I B Food science & nutrient composition: eggs, milk, little bit of grains Flashcards
air space in an egg, what happens as it ages?
air space becomes larger with age
is the color of the shell of an egg e/t food value or quality?
no!
good quality of egg is indicated by?
high proportion of thick white (candling)
what is more concentrated: yolk or white of an egg?***
yolk: more PROTEIN by weight
nutrients of an egg
protein, fat, vitamins A, D, riboflavin
how is fat present in an egg?
emulsified form: naturally occurring oil in water in the yolk
how are eggs graded?***
candling- pass an egg in front of bright light to view contents
what is the grading/candling of an egg based on?
thickness of white, location and condition of yolk (NOT color or size)
grades of eggs***
AA, A, B
how is size classified for eggs?
based on weight per dozen (ex: jumbo, extra large, large, medium, small, peewee)

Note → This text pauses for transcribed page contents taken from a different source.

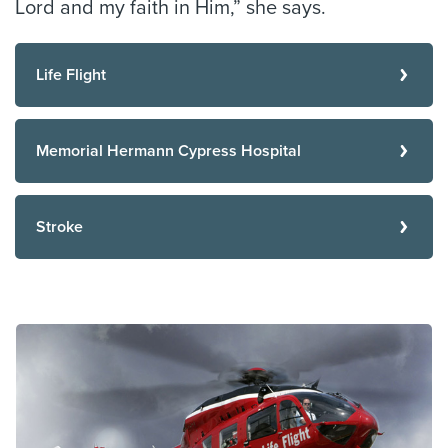
Lord and my faith in Him,” she says.
Life Flight
Memorial Hermann Cypress Hospital
Stroke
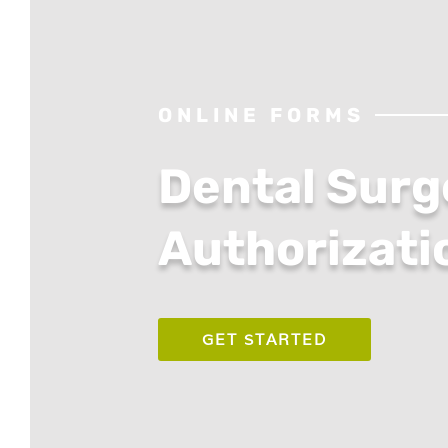
ONLINE FORMS
Dental Surg
Authorizati
GET STARTED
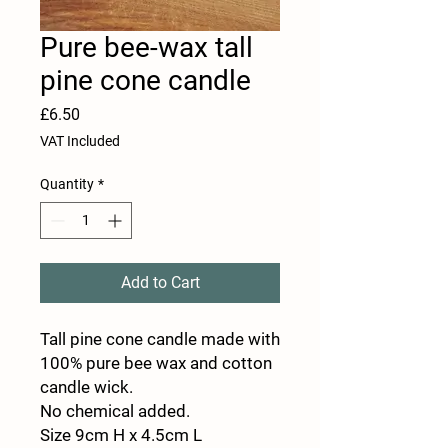
Pure bee-wax tall
pine cone candle
Price
£6.50
VAT Included
Quantity
*
Add to Cart
Tall pine cone candle made with
100% pure bee wax and cotton
candle wick.
No chemical added.
Size 9cm H x 4.5cm L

how long do eggs last for?
Grade A can last for 6 months in cold storage
do fresh eggs sink or float? quality of shell of fresh egg?**
- FRESH = SINKS in cold water (old float)
- shell = DULL, ROUGH
use of coagulation?
used to bind, give firmness, stability, coats food, browns, clarifies liquids
syneresis is AKA? what is it?***
AKA WEEPING, LIQUID RELEASED FROM A COAGULATED PRODUCT
when does syneresis occur?***
too high of a temperature or too low of a temperature for too long a long
what does syneresis create?***
tough, watery product
what does an acid do to an egg white foam? how?***
acid = STIFFENS egg white foam, TENDERIZES THE PROTEIN
best temperature to whip egg whites? why?**
ROOM TEMPERATURE- whip more QUICKLY, yield a LARGER VOLUME due to LOWER SURFACE TENSION
what does sugar do to an egg white foam?
stabilizes it
what has a more stable emulsion- egg yolk or egg white? why?**
egg yolk = more stable emulsion, has more protein! (by weight)
yolk is a naturally occuring _____ emulsion
oil in water
what substance helps yolk act as an emulsifier?
lecithin
what is mayonnaise?
food emulsion: stabilized by egg yolk
what do vinegar and salt do to eggs when cooking?
improve shape- quicken coagulation/firmness
surface of yolks turn ____ when overcooked or allowed to cool slowly; why?
green; combination of iron from the yolk and sulfur from the egg (think: hard boiled eggs)
dried heat methods- overcooking does what to eggs? undercooking does what?
- overcooking = toughens
- undercooking = excessive shrinkage once removed from oven
custards: the larger % sag, the more _____
tender the gel
what happens if you try to make a custard with dehydrated eggs?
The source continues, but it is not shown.